A sebaceous gland is a gland that is joined to a hair follicle and produces oil to keep the skin supple and prevent the growth of microorganisms. Sebaceous glands secrete sebum, a lipid-rich oily substance that lubricates and helps waterproof the skin, protecting against invasion of some bacteria.
Although the epidermis is a tough barrier, microbes live successfully on the skin's outer surface. In addition to physically blocking invasion by these microbes, the skin employs chemical responses. One example is the presence of a class of diverse antimicrobial peptides. An antimicrobial peptide is any one of many naturally occurring molecules at the skin's surface that provide a chemical defense against the infection of microbes across the skin. Lysozymes also participate in the skin's chemical defenses. A lysozyme is an enzyme produced by many types of cells in the body that breaks down the bonds that make up bacterial cell walls. Lysozymes are also produced by and give antimicrobial properties to secretions such as tears, mucus, saliva, and human milk.Skin Microbiota
Normal healthy skin hosts diverse microbial communities made up of hundreds of different species. The skin contains more microbes than anywhere else in the body except the alimentary canal. Bacterial species are the most numerous, but mites, viruses, and fungi are all found on the skin of healthy adults. A person’s native microbe community initially comes from its mother during childbirth and later through contact with other individuals. Biota is the collective term given to all species of living things in a particular region. While these communities are complex, they can often be characterized by the type of skin microenvironment—(dry, moist, or oily) in which they live.

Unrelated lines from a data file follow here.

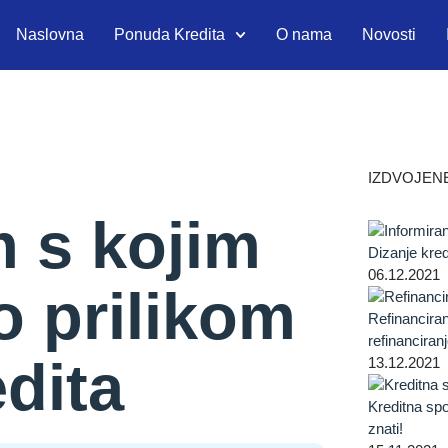
Naslovna
Ponuda Kredita
O nama
Novosti
IZDVOJEN
 s kojim
Dizanje kred
06.12.2021
 prilikom
Refinanciran
refinanciran
dita
13.12.2021
Kreditna sp
znati!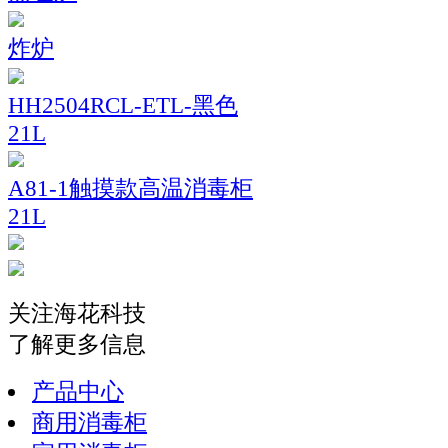
炸炉
HH2504RCL-ETL-黑色
21L
A81-1触摸款高温消毒柜
21L
关注海花科技
了解更多信息
产品中心
商用消毒柜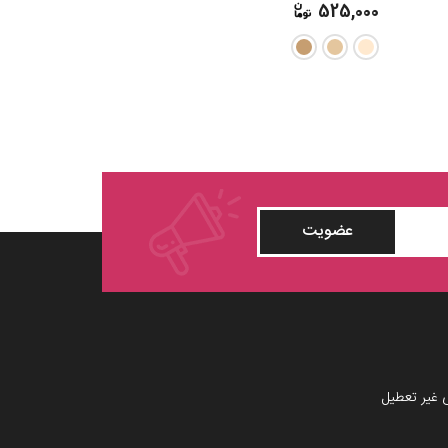
450,000
525,000
عضویت
 غیر تعطیل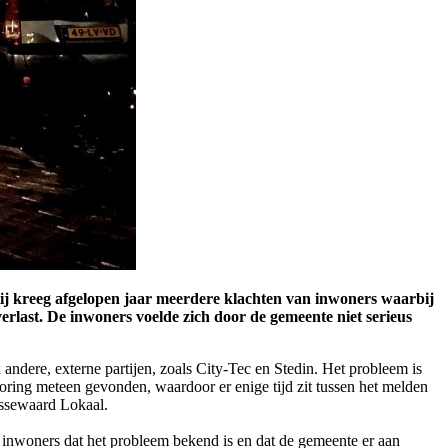
tij kreeg afgelopen jaar meerdere klachten van inwoners waarbij
rlast. De inwoners voelde zich door de gemeente niet serieus
dere, externe partijen, zoals City-Tec en Stedin. Het probleem is
oring meteen gevonden, waardoor er enige tijd zit tussen het melden
issewaard Lokaal.
inwoners dat het probleem bekend is en dat de gemeente er aan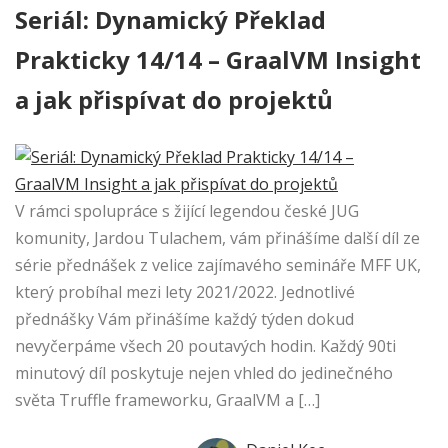
Seriál: Dynamický Překlad
Prakticky 14/14 – GraalVM Insight
a jak přispívat do projektů
V rámci spolupráce s žijící legendou české JUG
komunity, Jardou Tulachem, vám přinášíme další díl ze
série přednášek z velice zajímavého semináře MFF UK,
který probíhal mezi lety 2021/2022. Jednotlivé
přednášky Vám přinášíme každý týden dokud
nevyčerpáme všech 20 poutavých hodin. Každý 90ti
minutový díl poskytuje nejen vhled do jedinečného
světa Truffle frameworku, GraalVM a […]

Skin microbes are often harmless but can sometimes occur in harmful or pathogenic forms that infect humans. Bacterial resident microbiota found in the upper epidermis of the skin fall primarily under four different phyla: Firmicutes (Staphylococcus, Micrococcus), Actinobacteria (includes Corynebacterium, Propionibacterium, Brevibacterium, and Dermabacter), Bacteroidetes, and Proteobacteria. Firmicutes inhabit areas that tend to be dry, such as the soles of the feet. Actinobacteria tend to inhabit those areas of the body that are oily, such as the groin area and forehead. Transient bacteria, or those isolated on occasion, include Clostridia in the perineal area and Acinetobacter. Fungi of the skin include Malassezia species. Little information is known about the prevalence of viruses on skin.